Friday, September 20, 2013

How the City of Detroit can learn from the Houston Astros



No, not the Detroit Tigers.
I mean the actual city of Detroit.  Bear with me for a second.

For years, the Houston Astros refused to rebuild, even when faced with the specter of fading franchise icons like Jeff Bagwell, Craig Biggio, Roy Oswalt, and Lance Berkman.  Their owner, Drayton McLane, refused to face the inevitable and instead through bad money after good.  At McLane's direction, the entry draft was overlooked and draft picks wasted.  Prospects were traded away for any stopgap to help try and keep the Astros afloat.

In 2011, McLane finally sold the team to Jim Crane, who brought in Jeff Luhnow from the Cardinals to be his General Manager.  The edict came down swiftly from the top:

Tear it down and start all over.

Luhnow took those words to heart and then some.  Not only did he tear the figurative building down, he tore out the foundation, set fire to the property, and then is building from the ashes.  Here's the Opening Day payrolls for the Astros over the last 5 years:

2009 -- $102M
2010 -- $92M
2011 -- $76M
2012 -- $60M
2013 -- $26M

That payroll has dropped even more through the course of this year, as Bud Norris, Jose Veras, and some others have been shed.  No player on the Astros' current roster makes more than Erik Bedard's $1.1M.  Their payroll is approximately $14M of active players, with the Pirates' Wandy Rodriguez adding $5M on to that (plus $5.5M in 2014).
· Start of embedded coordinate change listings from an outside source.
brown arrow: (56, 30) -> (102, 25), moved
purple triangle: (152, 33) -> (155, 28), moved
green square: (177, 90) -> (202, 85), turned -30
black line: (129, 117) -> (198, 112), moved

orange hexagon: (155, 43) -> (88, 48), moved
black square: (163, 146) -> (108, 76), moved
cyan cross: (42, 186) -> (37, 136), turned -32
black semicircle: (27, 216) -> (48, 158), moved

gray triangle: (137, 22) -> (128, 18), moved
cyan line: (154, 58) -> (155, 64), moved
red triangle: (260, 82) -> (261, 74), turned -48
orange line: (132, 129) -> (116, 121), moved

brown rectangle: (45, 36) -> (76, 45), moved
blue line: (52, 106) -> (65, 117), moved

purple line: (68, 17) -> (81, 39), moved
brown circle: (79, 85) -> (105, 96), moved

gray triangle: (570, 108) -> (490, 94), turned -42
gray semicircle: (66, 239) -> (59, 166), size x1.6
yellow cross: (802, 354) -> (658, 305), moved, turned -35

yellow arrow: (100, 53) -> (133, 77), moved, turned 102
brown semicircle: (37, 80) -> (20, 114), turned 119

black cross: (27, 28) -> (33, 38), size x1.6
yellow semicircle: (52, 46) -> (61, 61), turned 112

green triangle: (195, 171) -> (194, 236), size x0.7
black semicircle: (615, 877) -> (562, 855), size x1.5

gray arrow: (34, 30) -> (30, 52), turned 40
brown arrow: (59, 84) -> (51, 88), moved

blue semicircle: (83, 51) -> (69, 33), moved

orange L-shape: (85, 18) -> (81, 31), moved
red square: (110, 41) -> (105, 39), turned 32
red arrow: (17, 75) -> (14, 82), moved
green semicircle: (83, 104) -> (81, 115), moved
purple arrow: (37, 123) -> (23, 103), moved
But all of these trades have yielded a passel of interesting prospects in return.  Additionally, the Astros have fully utilized their draft budgets to the fullest extent in recent years.  Their farm system is widely considered to be a Top 3 farm system with a great potential rotation in the minors, coupled with some recent farm graduates like Jarred Cosart and Brett Oberholtzer.  And they get to potentially draft a potential ace in Carlos Rodon next June.

So what does this have to with Detroit?

Instead of trying to hang on and make it work with patches here and there, the City of Detroit must be allowed to be torn down and start over.  The statistics are frightening:
40% of street lights are either off or not functional, so that Detroit doesn't have to pay for electricity
Buses may have wait times of 2 hours or more
911 calls are hardly ever answered on time
The population lost 200,000 people from 2000 to 2010
The city has a long term debt of $18 to $20 BILLION

Efforts are underway to shrink the city's footprint by demolishing vacant homes and turning them into green space, but these are only half measures.  There need to be a commitment to relocating and then demolishing entire neighborhoods and sectors of the city.

Shrink the city to a manageable size so that the police force (shrunk from 4,000 to 2,600 officers) can safely patrol it.  So that emergency providers can do their jobs efficiently.  Detroit needs to find an alternate industry, besides the auto industry, to build with.  Perhaps something in the green energy industry to take advantage of the abandoned manufacturing areas and workers skilled in manufacturing.

Once the city is condensed down to a population-dense size, start to rebuild new mixed income housing to attract the youth back to the city, but also give quality housing to the elderly and poor that need it.  Re-invest in the education system (a comparison to the Astros and the draft) and realize that the City of Detroit is not going to be great again for 20 years.

If Detroit (and the state of Michigan) can understand these things and commit to them, the rebuilding process can start in full.  That won't help things in 2013, but it give Detroit hope in 2033 that it will be a great city again.

Or else it will look just like the Robocop movies.